Recep, Çaycumaya bağlı Perşembe beldesinin Sandallar Köyünün Kadirefendioğlu Mahallesinde ikamet ediyor. 15 yıl kazmacı olarak çalışıp rahatsızlandıktan sonra, 10 yıl da ocak ambar işçiliği yapıp, 2002de Asma ocağından resen emekli oldu. Emeklilik tazminatı ile evinin altında bakkaliye ve kahvehane açan Recep, bizi kahvehanesinin kapısında karşıladı. Sıkı bir tokalaşma ve sarılıp en içten hasretlik ifadelerimizden sonra içeriye davet etti. Öğle namazı vakti olduğu için kahvehanenin boş olduğunu, camiden dağılanlardan söyleşimize katılmak isteyenlerin olabileceğini söyledi. Taze çaylarımızı yudumlamaya başlamıştık, heyecanla kitap rafındaki tek kitabı alıp, ortasından okumaya başladı;
Bacaağzında oturmuş elinde tuttuğu baretini tespih çeker gibi çeviriyordu Recep,
- Ne oluyor Recep, dalmışsın! Dolu arabaların mı tumba oldu?
- Arabalar tumba olsa çare bulunur. Benim hane tumba oldu. Çocukların ikisi de kurada kazanamadı. Bir daha iş fırsatı ne zaman olur, Allah bilir!
Meslek lisesi mezunu, askerliğini yapmış iki oğlunun TTKya alınacak 4012 işçi arasında olmamasına çok üzülüyordu Recep. Hiç olmazsa bir tanesi işe girebilseydi! Üçüncü oğlu da askerliğini bitirip eve döndüğünde bir maaşla onlara nasıl bakacaktı! Bu çocukların geleceği ne olacaktı? Evlenmek, ayrı ev açmak, yeni bir işe atılmak, gurbete gitmek... Ya bir de resen emekli olursa! Recep, bütün bunları karamsarlık içinde anlattı...

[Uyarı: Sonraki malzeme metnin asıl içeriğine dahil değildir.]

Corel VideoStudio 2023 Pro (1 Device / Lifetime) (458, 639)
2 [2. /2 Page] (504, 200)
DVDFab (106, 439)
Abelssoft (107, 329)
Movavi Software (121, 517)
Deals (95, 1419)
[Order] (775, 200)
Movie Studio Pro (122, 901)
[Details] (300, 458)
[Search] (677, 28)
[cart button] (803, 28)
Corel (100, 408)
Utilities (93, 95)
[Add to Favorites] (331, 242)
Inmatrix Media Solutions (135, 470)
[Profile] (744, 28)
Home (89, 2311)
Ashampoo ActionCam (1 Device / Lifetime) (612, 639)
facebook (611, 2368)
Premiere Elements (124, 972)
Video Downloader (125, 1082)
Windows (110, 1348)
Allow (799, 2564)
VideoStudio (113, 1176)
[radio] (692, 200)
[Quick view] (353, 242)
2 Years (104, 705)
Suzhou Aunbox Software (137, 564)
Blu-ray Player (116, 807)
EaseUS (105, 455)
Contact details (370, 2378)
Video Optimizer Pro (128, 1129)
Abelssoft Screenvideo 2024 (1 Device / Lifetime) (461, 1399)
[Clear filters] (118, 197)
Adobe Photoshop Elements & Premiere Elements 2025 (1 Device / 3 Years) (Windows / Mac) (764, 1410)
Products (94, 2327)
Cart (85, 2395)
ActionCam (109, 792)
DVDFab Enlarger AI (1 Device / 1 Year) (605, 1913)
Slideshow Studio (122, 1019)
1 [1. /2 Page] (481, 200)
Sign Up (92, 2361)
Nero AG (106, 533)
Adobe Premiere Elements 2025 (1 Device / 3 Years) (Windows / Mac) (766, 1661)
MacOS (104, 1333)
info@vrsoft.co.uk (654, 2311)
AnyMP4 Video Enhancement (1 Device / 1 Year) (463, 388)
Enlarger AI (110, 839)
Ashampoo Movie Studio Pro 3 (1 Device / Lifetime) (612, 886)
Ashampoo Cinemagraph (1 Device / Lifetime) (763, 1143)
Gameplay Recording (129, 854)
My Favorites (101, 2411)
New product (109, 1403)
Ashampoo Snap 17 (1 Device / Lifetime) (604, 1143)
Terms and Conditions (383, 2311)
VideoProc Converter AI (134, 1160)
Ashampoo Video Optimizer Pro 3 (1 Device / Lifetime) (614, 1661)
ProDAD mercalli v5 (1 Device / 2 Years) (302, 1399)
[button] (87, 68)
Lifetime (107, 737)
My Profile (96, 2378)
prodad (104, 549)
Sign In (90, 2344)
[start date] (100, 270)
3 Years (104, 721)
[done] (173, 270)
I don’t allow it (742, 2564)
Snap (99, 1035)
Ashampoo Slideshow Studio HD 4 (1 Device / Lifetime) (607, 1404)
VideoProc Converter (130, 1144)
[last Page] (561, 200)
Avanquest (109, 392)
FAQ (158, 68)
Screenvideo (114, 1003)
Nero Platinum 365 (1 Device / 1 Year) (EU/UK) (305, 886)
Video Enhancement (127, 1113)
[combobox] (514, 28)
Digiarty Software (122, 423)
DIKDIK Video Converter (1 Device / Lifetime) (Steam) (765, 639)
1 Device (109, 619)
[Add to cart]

Recep, bütün bunları sekiz yıl önce imzalayıp hediye ettiğim Madenkeş Aileler adlı kitabımdan okuyordu. Kitabın kapağını kapatıp, çayından bir yudum içti;
- Bu yazılanlar aynen devam ediyor, dedi.
- Biliyorum. Üzgünüm ama nedenini bilmezsek de olmaz. Belki, bu söyleşimizden ip uçlarını yakalayabiliriz, dedim.
Recep, üç oğlunu da evlendirmişti. Her birinden birer torunu olmuştu. Hazırladığımız belgeselde dede, baba, torun madencileri bir araya getirip söyleşi yapmak istediğimizi söylediğimizde kahkahayı bastı;
- Madenkeşlik mi kaldı ki bu dediğin soyağacının dalı olalım! Benim babam 65e varmadan rahmetli oldu, ben 50yi yeni devirdim, şöyle böyle idare ediyorum. Üç oğlumdan, aha büyük oğlum Özlem burada çay ocağını işletiyor, işsiz. İki oğlum da Nebioğlunda ufak çaplı dükkan işleri ile uğraşıyor. Sizin işiniz zor. Camiye gidenlerin içinde de yok böyle madenkeş, dedi.
Yine de bir konu buluruz diye, camiden çıkanları bekledik. Gelenlerin içinden Hasanla tanıştırdı Recep bizi;
- Aha, size asıl konuşacak adam bu, dedi.
Hasan şapkasının tereğini biraz kaldırdı, başladı konuşmaya;
- Bu aradığınız şekilde bir madenci ailesi bulamazsınız. O eskidendi. Ben de babam gibi madende çalışıp emekli oldum. Ama torun, torba işsiz. Şöyle hesaplayalım: Babamın zamanında bizim köyden 60 kişi ocağa giderdi. Benim zamanımda 30a düştü. Şimdi ise 11 madenci var. Onların çoğunluğu da özel ocakta kuru ekmeğe çalışıyor.
Bu konuşması üzerine Büyük Grevle ilgili bir soru yönelttim Hasana;
- İşin buraya varacağını, çoluk çocuğunun işsiz kalacağını bilseydin, Deller Köprüsünde kurulan barikatı aşar mıydın?
- Elbette aşardım. Ölüm pahasına da olsa, vallahi billahi de aşardım.